Membelokkan mobil ke arah sebuah rumah megah, siapa lagi kalau bukan miliknya? lalu menghentikan laju mobilnya tepat di gerbang yang menjulang tinggi karena sudah tertutup rapat. Bersamaan dengan kaca mobilnya yang turun,
Tin
Tin
Dua kali suara klakson iya bunyikan sambil menyembulkan kepalanya ke luar, ke arah post jaga Hers sang petugas keamanan rumah.
Melihat laki-laki yang di maksud langsung saja keluar dari tempatnya berjaga, Leo kembali memasukkan kepalanya namun kaca mobil tetaplah terbuka. Begitu gerbang sudah memiliki peluang untuk transportasinya masuk ke dalam, ia melaju kembali dan berhenti tepat di sisi Hers.

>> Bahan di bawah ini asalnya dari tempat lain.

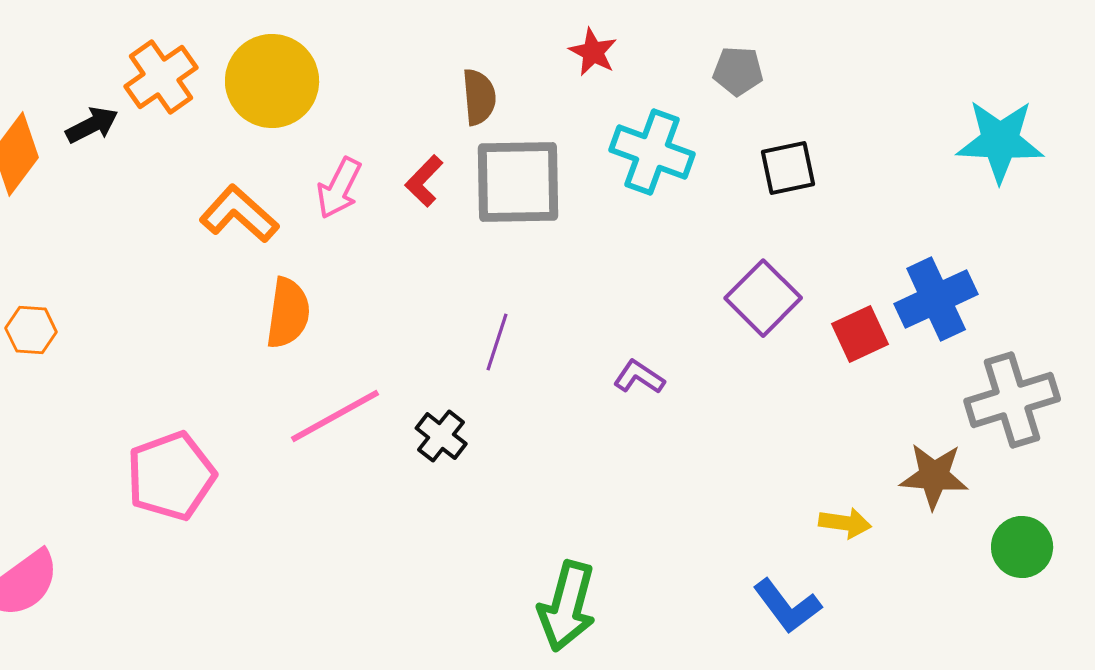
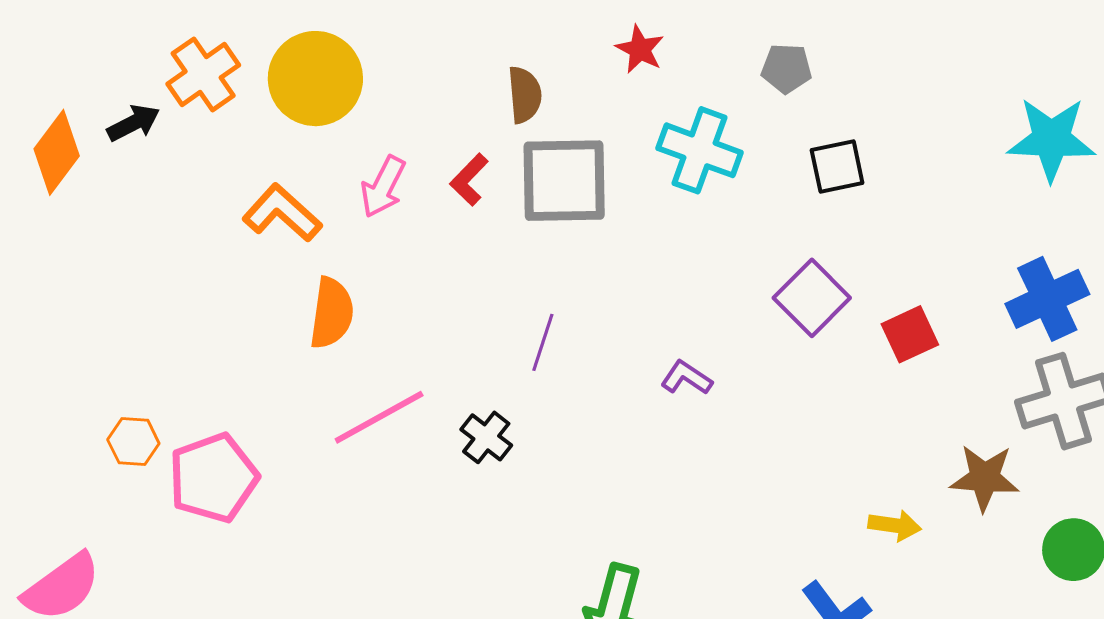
blue cross: (936, 299) -> (1047, 299), moved
orange hexagon: (31, 330) -> (133, 441), moved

"Terimakasih ya, Hers." ucapnya dengan nada bariton yang khas, namun matanya kian sayu karena tadi di kantor tidak minum kopi supaya malamnya tetap segar.
Hers tampak tersenyum hangat dengan tubuh yang sedikit di tundukkan. "Terimakasih kembali, Tuan. Itu sudah menjadi tugas ku, silahkan masuk Tuan dan selamat istirahat." balasnya dengan sangat ramah, bahkan senyuman tidak pernah luntur dari permukaan wajahnya.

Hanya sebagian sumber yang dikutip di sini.